Tiger had succumbed to the Tempter, to the lure and fallacy of black (or white) purity, and as a consequence the confused and confusing diet of the world, half-vile, half-spiritual, rushed into his Shadow and mine even in the last moments of his life, the ticking voice of the suddenly energized clock, ticking invisibly/soundlessly within the roar of passing time.

Tiger was dying though he had not yet realized it. He was dying within my grandfather’s shadow on the page of a book in which history revised itself, the deprivations of Democracy and popular art revised themselves into cautionary ink, the dangers of fascist order, fascist purity, fascist white, fascist black. He knocked on the door of the page to elicit further lines from the dead magician’s hand. My grandfather may have heard. His dead
hand, the hand of the magical dead, responded. It wrote some lines that it recalled from its youth before I was born. It could not write its own lines at that moment so it leant on the riddle of the Traveller from another time. As much as to say ‘you may knock Tiger and even though I hear I must be silent in order to stress that there are no easy answers to the predicament of a dying age within its most obvious, most telling biases and assumptions.’

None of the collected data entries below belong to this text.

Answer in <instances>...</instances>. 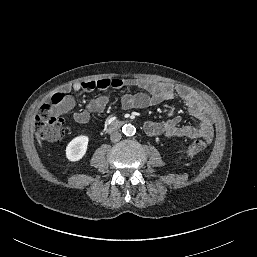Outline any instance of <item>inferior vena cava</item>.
Here are the masks:
<instances>
[{
  "label": "inferior vena cava",
  "mask_w": 257,
  "mask_h": 257,
  "mask_svg": "<svg viewBox=\"0 0 257 257\" xmlns=\"http://www.w3.org/2000/svg\"><path fill=\"white\" fill-rule=\"evenodd\" d=\"M121 139V134L119 133V132H117V131H115V132H113L112 134H111V136H110V140L112 141V142H118L119 140Z\"/></svg>",
  "instance_id": "602c4592"
}]
</instances>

‘Is there anybody there?’ said the Traveller,

   Knocking on the moonlit door;

And his horse in the silence champed the grasses

   Of the forest’s ferny floor:

And a bird flew up out of the turret,

   Above the Traveller’s head:

And he smote upon the door again a second time;

  ‘Is there anybody there?’ he said.

I repeated the lines now as if they were an unconscious charm directed at Death, the Tempter. I had hardly whispered to myself and to Tiger and to Alice and Miriam when there was the sound of a gunshot. Was it (that gunshot) the cry of the suddenly reawakened drum? Or was it Tiger’s shout? Tiger gasped. A hole appeared in his chest into which Death crawled. The blood trickled down and stained his trumpet. He lifted the music of dream-life rebellion, dream-life blood, to his lips and appeared to drink. Well of deprivation. Well of purity. Thus he would slip into popular divinity, popular martyrdom. He spun in the dance. His knees buckled. He clung to a dancing woman in the street and they fell together. In the folklore of the dancing Tiresias Tigers the passage to the underworld is adorned by twining snakes: psychical glass snakes in which are reflected the mystery of the male deprived mask and the mystery of the female deprived mask that Tiresias wears in turn within the logic of the terrible seer.

‘O God!’ Aunt Miriam cried. ‘The police are in the street. And an ambulance driven by Doctor Faustus. The police have been attacked. They have fired at the strikers, Alice.’ She stopped and turned to W. H. who advised her on occasions on the direction of her plays. ‘May not the shot that kills Tiger signify in our play a prophecy of coming wars, coming battles, in which men, women and children will die?’